If landowners already maximize profit, why would you expect any change if you tax landowners in a way that encourages profit maximization from land?
Or do you mean things like more industry and less housing? Smaller, high density and expensive housing instead of larger housing?
Landowners can now maximize profits by renting it out and speculating on land value increase. They are getting value for free, at the expense of the renters and people who can't find land. They are nothing but a drag on society if they take this approach.
Note that a landlord who builds and maintains a nice house isn't freeloading and not part of the problem.
The problem to solve here is vacant lots, land speculation, and, slumlords. Anyone who makes their money off their land from it just being there, rather than by working on improving or using the land. Put differently, anyone who makes their money purely by virtue of people who have no other way to access land.
Being a slumlord could be the most profitable in the current world, but stop being profitable when an LVT were in force.
In the current world, slumlords make profit because their costs are negligible, and it's mostly profit. They could build nicer houses, but they don't deem it worth the effort. They make money either way.
Once an LVT is introduced, if they don't invest, they lose money. All of a sudden, investing in the place becomes worth it.
Sorry, but I don't understand how that follows from an LTV. If the payout from being a slumlord is positive, making no investments might lead to higher IRR than investing, for example. Even if investments where the way to go for higher profit, it might not mean that investments go towards nicer houses.
I think the idea that an LTV can so finely steer investment seems unlikely to me (also, would need to take varying interest rates into account). Trying to steer investments by increasing certain costs has in the past led to a lot of unexpected behavior - I'd assume the same would happen here.
In a world without LVT the slum option is quite attractive, especially if you don't have much capital, don't want to do effort, or expect to sell soon.
If you introduce an LVT, that might turn out at about 90$.
All of a sudden, investment becomes much more profitable.
And it isn't inconceivable the LVT comes out at 105$ . At that point the slumlord is forced ti either improve, or divest.
The issue with LVT here, is that it will wreck the financials of anyone with significant landownership. It will be a massive transfer of wealth and incine. It will be a totally fair transfer of income. No one is working to earn the money LVT taxes. The transfer of wealth is more hairy, people have worked hard to buy their land. It was at worst a slightly immoral decision if they invested most of their wealth in land, but it is harsh to destroy that wealth.
Regardless of fairness tho, it will face a loooooot of opposition from self interested parties, with a lot of power and influence.
The slumlord could just increase rent a bit, for example (where would other options for housing come from for the current renters?).
At a 90, the slumlord option is still much better than the decent option (100% return on investment in the former, less than 20% in the latter). An LVT would just further highly extractive land use - that might not be by existing landowners but not sure why that would matter much.

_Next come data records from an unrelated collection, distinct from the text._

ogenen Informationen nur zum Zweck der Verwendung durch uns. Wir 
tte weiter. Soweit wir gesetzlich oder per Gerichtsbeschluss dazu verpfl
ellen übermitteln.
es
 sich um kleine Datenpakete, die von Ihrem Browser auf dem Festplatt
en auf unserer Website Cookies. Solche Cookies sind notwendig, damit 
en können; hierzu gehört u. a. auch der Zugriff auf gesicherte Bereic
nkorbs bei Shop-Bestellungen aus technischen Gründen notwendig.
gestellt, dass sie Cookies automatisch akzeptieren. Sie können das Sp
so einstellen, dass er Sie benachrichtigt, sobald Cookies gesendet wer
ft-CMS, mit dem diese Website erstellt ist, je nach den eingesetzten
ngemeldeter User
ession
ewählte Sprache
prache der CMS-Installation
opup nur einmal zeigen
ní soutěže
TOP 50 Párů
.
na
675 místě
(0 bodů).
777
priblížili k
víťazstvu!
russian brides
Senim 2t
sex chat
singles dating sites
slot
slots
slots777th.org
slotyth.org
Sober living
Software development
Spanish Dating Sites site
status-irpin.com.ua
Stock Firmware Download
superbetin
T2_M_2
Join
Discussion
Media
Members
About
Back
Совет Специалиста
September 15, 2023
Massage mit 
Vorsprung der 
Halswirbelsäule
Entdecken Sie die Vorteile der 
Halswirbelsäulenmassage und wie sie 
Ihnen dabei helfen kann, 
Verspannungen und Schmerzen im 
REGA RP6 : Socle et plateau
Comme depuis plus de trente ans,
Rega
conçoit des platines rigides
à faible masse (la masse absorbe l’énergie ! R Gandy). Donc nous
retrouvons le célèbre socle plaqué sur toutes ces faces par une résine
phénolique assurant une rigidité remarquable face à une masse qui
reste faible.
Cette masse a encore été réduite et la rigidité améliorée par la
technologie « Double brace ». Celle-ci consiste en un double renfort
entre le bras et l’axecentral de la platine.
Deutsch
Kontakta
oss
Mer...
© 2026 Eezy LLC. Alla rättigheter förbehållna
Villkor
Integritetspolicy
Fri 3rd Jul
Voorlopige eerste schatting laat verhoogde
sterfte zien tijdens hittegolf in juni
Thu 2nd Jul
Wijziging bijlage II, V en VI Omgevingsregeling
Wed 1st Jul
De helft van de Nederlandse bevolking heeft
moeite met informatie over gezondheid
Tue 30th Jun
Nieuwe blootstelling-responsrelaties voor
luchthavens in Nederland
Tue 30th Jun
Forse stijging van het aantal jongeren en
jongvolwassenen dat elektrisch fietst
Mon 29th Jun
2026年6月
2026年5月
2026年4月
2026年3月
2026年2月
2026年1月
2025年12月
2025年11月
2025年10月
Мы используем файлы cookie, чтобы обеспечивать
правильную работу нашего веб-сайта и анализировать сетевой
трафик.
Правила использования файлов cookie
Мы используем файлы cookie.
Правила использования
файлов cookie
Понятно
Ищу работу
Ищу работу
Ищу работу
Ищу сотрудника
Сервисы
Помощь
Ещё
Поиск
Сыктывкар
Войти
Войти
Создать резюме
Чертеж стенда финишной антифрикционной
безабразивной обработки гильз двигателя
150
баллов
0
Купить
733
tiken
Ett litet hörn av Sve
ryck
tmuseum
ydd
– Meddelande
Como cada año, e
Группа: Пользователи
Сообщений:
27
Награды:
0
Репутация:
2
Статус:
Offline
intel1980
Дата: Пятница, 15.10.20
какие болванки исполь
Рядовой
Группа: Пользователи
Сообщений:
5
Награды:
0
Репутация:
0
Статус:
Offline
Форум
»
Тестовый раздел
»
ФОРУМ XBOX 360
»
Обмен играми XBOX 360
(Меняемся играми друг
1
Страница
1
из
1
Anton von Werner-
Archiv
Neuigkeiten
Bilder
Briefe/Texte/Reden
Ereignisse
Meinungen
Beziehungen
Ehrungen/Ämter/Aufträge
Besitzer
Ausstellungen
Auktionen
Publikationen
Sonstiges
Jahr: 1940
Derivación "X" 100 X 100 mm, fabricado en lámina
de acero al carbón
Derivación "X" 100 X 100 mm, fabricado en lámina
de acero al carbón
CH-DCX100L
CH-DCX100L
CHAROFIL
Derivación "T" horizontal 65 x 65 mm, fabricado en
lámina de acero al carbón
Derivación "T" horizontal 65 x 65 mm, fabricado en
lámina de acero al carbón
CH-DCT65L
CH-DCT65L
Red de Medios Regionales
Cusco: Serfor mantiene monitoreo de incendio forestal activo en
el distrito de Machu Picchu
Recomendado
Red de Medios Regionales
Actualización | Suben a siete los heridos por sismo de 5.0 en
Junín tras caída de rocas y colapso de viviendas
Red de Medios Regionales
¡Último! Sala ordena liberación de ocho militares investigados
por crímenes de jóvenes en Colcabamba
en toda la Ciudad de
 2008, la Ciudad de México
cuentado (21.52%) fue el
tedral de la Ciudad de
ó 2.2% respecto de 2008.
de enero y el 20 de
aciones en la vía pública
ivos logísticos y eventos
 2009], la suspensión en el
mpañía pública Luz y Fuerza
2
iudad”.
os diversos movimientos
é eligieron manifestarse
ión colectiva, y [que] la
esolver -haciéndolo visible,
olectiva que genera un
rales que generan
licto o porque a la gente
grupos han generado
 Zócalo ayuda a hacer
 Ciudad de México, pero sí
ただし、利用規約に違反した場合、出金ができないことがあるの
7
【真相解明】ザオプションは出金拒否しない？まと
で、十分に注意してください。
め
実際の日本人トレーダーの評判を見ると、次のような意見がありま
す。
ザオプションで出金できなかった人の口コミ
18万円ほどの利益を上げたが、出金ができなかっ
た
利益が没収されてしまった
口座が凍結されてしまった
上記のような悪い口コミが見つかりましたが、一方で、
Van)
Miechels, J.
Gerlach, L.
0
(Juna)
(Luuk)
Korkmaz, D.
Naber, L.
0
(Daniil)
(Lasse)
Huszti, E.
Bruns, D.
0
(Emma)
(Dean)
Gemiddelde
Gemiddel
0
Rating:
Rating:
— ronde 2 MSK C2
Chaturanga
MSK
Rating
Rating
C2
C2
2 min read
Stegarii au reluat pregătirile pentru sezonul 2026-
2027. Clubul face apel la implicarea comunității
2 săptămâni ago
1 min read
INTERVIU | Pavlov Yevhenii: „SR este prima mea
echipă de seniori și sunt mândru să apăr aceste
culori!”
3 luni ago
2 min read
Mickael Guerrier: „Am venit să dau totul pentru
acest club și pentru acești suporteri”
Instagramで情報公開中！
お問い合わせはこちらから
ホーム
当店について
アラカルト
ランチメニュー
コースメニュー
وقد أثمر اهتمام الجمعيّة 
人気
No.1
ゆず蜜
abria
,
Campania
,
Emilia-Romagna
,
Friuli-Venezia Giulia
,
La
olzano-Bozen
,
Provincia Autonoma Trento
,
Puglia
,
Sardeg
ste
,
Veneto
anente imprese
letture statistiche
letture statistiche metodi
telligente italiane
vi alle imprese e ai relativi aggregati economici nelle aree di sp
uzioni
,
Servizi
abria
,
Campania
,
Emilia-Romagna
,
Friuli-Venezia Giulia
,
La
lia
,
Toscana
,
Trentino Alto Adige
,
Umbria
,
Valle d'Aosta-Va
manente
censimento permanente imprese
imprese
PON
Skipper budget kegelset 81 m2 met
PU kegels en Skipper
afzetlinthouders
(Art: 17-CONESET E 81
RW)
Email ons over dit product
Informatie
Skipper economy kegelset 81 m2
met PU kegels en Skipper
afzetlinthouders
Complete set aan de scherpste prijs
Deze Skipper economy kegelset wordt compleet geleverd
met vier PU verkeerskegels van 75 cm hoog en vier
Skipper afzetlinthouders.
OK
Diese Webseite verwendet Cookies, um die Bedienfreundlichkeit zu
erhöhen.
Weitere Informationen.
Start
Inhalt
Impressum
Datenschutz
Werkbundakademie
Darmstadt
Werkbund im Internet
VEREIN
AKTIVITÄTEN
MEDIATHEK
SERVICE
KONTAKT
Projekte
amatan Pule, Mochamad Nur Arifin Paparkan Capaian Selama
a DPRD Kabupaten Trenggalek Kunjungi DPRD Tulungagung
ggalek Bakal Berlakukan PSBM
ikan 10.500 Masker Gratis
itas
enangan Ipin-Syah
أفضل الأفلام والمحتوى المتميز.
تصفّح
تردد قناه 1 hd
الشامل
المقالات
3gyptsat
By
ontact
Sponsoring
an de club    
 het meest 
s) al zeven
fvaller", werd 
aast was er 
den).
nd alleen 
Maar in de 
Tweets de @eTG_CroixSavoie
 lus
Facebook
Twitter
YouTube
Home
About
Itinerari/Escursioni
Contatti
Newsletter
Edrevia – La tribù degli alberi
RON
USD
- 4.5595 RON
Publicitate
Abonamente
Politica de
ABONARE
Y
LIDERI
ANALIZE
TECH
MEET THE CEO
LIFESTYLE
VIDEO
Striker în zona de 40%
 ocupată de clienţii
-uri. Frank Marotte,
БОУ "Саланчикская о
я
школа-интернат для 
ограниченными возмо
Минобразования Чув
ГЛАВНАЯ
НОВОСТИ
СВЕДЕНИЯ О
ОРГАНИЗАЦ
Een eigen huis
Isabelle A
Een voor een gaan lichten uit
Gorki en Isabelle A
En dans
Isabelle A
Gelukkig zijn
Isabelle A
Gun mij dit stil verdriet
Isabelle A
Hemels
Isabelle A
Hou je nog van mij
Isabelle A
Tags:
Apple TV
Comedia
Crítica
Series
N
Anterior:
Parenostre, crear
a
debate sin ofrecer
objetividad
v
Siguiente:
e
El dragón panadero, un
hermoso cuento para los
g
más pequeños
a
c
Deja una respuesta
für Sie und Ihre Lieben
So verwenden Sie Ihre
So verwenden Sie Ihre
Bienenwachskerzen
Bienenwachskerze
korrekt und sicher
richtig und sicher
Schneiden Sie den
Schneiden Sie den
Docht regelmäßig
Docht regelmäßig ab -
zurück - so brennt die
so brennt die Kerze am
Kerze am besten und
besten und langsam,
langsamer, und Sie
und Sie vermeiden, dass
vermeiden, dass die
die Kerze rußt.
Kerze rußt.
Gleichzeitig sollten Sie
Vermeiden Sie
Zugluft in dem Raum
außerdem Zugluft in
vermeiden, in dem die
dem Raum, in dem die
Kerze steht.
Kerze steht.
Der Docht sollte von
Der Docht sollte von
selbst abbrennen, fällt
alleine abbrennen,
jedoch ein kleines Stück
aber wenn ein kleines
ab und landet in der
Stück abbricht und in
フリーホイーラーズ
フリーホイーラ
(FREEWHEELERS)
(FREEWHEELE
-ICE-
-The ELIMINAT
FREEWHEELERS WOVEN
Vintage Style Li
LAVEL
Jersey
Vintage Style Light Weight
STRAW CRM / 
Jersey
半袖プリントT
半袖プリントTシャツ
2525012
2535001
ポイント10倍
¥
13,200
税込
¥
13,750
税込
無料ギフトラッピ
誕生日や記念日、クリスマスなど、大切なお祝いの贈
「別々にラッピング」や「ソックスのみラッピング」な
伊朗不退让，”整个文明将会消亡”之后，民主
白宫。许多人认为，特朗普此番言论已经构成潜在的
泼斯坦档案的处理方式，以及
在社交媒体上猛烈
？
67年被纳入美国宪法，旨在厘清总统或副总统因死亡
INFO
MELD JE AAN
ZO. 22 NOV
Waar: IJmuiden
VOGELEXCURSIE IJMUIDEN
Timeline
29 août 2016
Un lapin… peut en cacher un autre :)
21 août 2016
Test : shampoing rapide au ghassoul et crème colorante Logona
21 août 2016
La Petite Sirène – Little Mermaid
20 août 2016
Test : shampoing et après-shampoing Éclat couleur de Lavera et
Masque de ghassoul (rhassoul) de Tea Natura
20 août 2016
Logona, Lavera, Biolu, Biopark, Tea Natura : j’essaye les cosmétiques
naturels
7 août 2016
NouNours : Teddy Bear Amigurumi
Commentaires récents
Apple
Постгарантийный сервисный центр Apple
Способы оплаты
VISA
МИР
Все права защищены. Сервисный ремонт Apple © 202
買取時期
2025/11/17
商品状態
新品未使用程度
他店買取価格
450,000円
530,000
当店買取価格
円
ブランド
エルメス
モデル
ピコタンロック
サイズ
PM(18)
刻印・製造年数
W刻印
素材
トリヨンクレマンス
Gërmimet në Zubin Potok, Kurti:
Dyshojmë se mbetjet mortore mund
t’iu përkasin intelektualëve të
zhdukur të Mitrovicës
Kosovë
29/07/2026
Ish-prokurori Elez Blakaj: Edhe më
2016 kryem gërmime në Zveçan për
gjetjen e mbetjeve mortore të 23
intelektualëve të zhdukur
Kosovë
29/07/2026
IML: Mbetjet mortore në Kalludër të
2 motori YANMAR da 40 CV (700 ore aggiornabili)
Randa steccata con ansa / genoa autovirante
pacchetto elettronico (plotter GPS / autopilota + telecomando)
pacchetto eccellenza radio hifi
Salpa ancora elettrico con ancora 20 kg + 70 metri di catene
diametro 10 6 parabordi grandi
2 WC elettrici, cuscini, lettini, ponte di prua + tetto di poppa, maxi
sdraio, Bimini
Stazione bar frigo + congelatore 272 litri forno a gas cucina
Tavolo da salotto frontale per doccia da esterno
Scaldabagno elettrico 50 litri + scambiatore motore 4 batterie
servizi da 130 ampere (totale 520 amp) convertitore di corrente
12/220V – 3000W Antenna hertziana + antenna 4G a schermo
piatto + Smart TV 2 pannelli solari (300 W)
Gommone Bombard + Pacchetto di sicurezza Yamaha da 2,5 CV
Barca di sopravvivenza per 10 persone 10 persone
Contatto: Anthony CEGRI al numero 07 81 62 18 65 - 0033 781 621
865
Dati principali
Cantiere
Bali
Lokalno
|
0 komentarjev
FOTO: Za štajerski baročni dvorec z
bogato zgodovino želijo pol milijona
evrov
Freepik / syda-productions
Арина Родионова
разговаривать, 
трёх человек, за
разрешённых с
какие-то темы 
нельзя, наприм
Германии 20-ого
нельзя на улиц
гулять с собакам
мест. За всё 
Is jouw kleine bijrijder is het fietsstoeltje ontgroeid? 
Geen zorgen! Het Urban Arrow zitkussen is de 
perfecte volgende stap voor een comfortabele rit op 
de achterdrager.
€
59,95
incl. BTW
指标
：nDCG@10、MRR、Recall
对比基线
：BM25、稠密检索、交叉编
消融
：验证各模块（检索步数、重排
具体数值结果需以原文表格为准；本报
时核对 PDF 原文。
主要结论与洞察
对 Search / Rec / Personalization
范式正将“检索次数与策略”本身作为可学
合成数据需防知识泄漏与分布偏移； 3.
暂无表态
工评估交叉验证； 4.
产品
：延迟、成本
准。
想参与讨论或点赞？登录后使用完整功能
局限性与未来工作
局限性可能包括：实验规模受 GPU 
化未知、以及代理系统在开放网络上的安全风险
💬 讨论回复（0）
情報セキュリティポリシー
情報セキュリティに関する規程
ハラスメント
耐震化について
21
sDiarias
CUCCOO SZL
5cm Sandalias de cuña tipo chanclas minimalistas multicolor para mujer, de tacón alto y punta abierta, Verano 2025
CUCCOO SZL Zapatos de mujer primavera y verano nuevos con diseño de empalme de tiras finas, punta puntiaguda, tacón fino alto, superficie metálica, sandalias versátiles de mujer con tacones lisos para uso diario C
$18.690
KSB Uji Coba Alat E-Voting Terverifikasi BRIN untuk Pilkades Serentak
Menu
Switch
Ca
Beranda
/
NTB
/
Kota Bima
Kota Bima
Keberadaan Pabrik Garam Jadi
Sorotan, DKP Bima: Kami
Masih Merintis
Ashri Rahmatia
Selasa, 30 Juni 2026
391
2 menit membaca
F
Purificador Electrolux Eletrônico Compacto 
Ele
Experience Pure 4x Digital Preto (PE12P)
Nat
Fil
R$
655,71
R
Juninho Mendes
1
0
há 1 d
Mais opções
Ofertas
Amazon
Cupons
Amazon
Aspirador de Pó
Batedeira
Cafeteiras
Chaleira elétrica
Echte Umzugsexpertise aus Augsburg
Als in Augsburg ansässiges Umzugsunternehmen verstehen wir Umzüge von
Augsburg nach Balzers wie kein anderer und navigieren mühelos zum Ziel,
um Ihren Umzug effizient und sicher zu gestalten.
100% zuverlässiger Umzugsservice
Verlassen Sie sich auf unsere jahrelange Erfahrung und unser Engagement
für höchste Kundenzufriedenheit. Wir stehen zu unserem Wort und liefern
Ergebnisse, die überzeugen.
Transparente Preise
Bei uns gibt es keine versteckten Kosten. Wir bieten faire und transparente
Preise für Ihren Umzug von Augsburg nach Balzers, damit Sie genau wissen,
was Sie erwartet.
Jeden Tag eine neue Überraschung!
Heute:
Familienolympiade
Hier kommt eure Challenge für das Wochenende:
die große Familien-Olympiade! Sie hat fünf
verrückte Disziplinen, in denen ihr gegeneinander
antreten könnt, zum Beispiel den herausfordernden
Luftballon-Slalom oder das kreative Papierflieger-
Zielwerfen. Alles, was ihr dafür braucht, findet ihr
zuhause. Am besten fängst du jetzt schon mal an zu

It will be bad for the landowners who don't actually use the land. Landowners who make their money either renting out the land to others who actually use it well, or who just leave it vacant for 10 years until the value spiked.
Those landowners are nothing but a drag. All the other landowners will have some more tax, but the more they invested in improving the land, the lower the taxes will proportionately be.
So the sale value drops, but the assesed value doesn't, and the raised taxes also remain fixed.